Segment Open

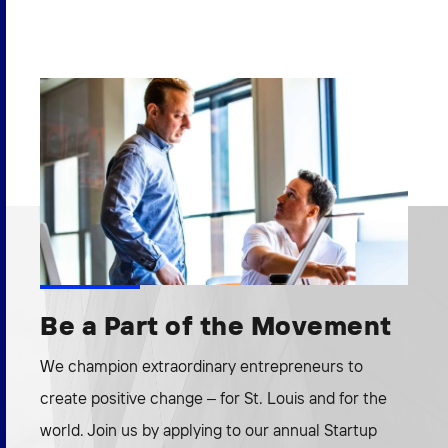
Be a Part of the Movement
We champion extraordinary entrepreneurs to
create positive change – for St. Louis and for the
world. Join us by applying to our annual Startup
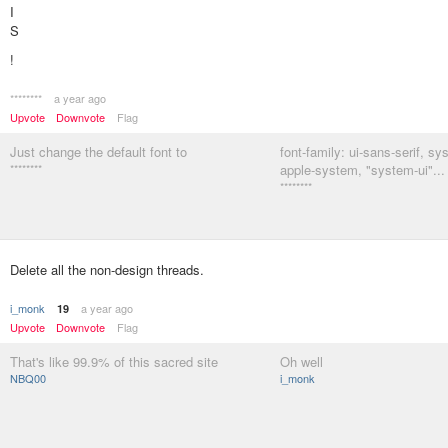
I
S
!
********
a year ago
Upvote
Downvote
Flag
Just change the default font to
font-family: ui-sans-serif, sy
********
apple-system, "system-ui"...
********
Delete all the non-design threads.
i_monk
a year ago
19
Upvote
Downvote
Flag
That's like 99.9% of this sacred site
Oh well
NBQ00
i_monk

Segment Closed

Problem description —
Return every line above that contains the word "font".

Answer to the problem —
Just change the default font to
font-family: ui-sans-serif, sy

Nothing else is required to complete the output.